In part because of that sharp drop, Icahn has gained a reputation for caring only about the short-term stock price and not about the companies or cities involved.
Rao, however, said it may be unfair to draw that conclusion.
“It may be that once Icahn bails out, it's a signal that the situation is hopeless and even he can't fix it,” Rao said.
In some cases, companies seem to follow Icahn's advice until he sells his stake in the company. Then they return to their previous operations, Rao said.
Icahn and other hedge funds and activist investors often receive too much criticism for their actions, Rao said.

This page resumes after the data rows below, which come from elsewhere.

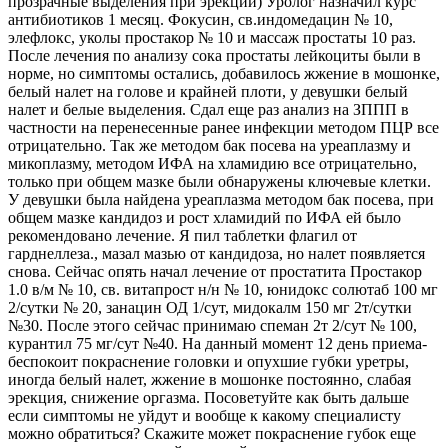
прозрачные выделения при эрекции) Уролог назначил курс
антибиотиков 1 месяц. Фокусин, св.индомедацин № 10,
элефлокс, уколы простакор № 10 и массаж простаты 10 раз.
После лечения по анализу сока простаты лейкоциты были в
норме, но симптомы остались, добавилось жжение в мошонке,
белый налет на голове и крайней плоти, у девушки белый
налет и белые выделения. Сдал еще раз анализ на ЗППП в
частности на перенесенные ранее инфекции методом ПЦР все
отрицательно. Так же методом бак посева на уреаплазму и
микоплазму, методом ИФА на хламидию все отрицательно,
только при общем мазке были обнаружены ключевые клетки.
У девушки была найдена уреаплазма методом бак посева, при
общем мазке кандидоз и рост хламидий по ИФА ей было
рекомендовано лечение. Я пил таблетки флагил от
гарднеллеза., мазал мазью от кандидоза, но налет появляется
снова. Сейчас опять начал лечение от простатита Простакор
1.0 в/м № 10, св. витапрост н/н № 10, юнидокс солютаб 100 мг
2/сутки № 20, занацин ОД 1/сут, мидокалм 150 мг 2т/сутки
№30. После этого сейчас принимаю спеман 2т 2/сут № 100,
курантил 75 мг/сут №40. На данный момент 12 день приема-
беспокоит покраснение головки и опухшие губки уретры,
иногда белый налет, жжение в мошонке постоянно, слабая
эрекция, снижение оргазма. Посоветуйте как быть дальше
если симптомы не уйдут и вообще к какому специалисту
можно обратиться? Скажите может покраснение губок еще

“I'm looking at this as a positive rather than a negative,” Rao said of Icahn's investment in Chesapeake.
“I think to the extent that he brings attention to something that deserves attention, that's good for everyone.”
Icahn has had significant experience within Oklahoma companies. In the past six years, he took an active role in Kerr-McGee Corp. and Chesapeake once before. Those two examples fit Rao's findings on the activist investor's patterns.
In February 2005, Icahn announced his intention to buy up to $1 billion of shares in Kerr-McGee Corp. Seventeen months later, Kerr-McGee management agreed to sell the company to Houston-based Anadarko Petroleum Corp. for $18 billion.
Icahn's previous experience with Chesapeake was much more positive for the company, its employees and Oklahoma City.
The company continued its rapid expansion — both in the number of employees and the number of buildings on its north Oklahoma City campus — during and after Icahn's investment.
In December 2010, Icahn reported a 5.8 percent stake in the Oklahoma City
The stock price peaked at $35.61 in February 2011. A few weeks later, Icahn sold at least enough shares to drop below a 5 percent stake, pocketing about $500 million in the process.
Two years later, however, the company's stock price has tumbled 56 percent.
Icahn's first experience with Chesapeake was amicable, at least publicly. Chesapeake management worked with Icahn and agreed to sell down debt.
This time around, however, things appear more confrontational.
Icahn has called for the company to replace four of its board members with new directors selected by Icahn and other large shareholders.
“In our opinion, only when these changes are effectuated will the board be truly independent and more importantly will investors come to believe that promises made will be promises kept,” Icahn stated in his letter to the company and its shareholders.
Icahn blamed Chesapeake management for the stock price fall over the past two years, saying the company did not follow through on his recommendations.
“Without shareholder representatives on the board (a major concern for us at the time) the promises made in 2010 proved hollow, and the company quickly abandoned their new strategy and not only accelerated land acquisitions but also capital spending on noncore assets,” Icahn stated in the letter.
Icahn ended the letter by saying that he and his associates want only “the best for this great company.”
“Therefore, if you continue to arbitrarily refuse the request we have made for shareholder representation, we, as activists, will immediately take whatever ‘actions' we feel are necessary to protect the value of this company,” Icahn stated.
In a statement, Chesapeake said it will carefully review Icahn's letter.
“We share Mr. Icahn's belief that Chesapeake shares are substantially undervalued by the market today,” the statement said.
“The board and senior management are executing a plan that we believe will deliver a higher stock price and better recognize the underlying value of the company's assets.”
The board said its immediate priority is finding a nonexecutive chairman to replace McClendon, who will remain as CEO.
“After an independent chairman is named, the board's Nominating Committee will consult with shareholders and carefully review Mr. Icahn's request for board representation,” Chesapeake said.
After an independent chairman is named, the board's Nominating Committee will consult with shareholders and carefully review Mr. Icahn's request for board representation.”